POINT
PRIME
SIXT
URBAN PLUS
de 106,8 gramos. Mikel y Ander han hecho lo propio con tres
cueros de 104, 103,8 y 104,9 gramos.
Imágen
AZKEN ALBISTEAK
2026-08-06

# # # # #

What is expected -> Extract, word for word, each line of the listing above.

Finished task ->
POINT
PRIME
SIXT
URBAN PLUS
de 106,8 gramos. Mikel y Ander han hecho lo propio con tres
cueros de 104, 103,8 y 104,9 gramos.
Imágen
AZKEN ALBISTEAK
2026-08-06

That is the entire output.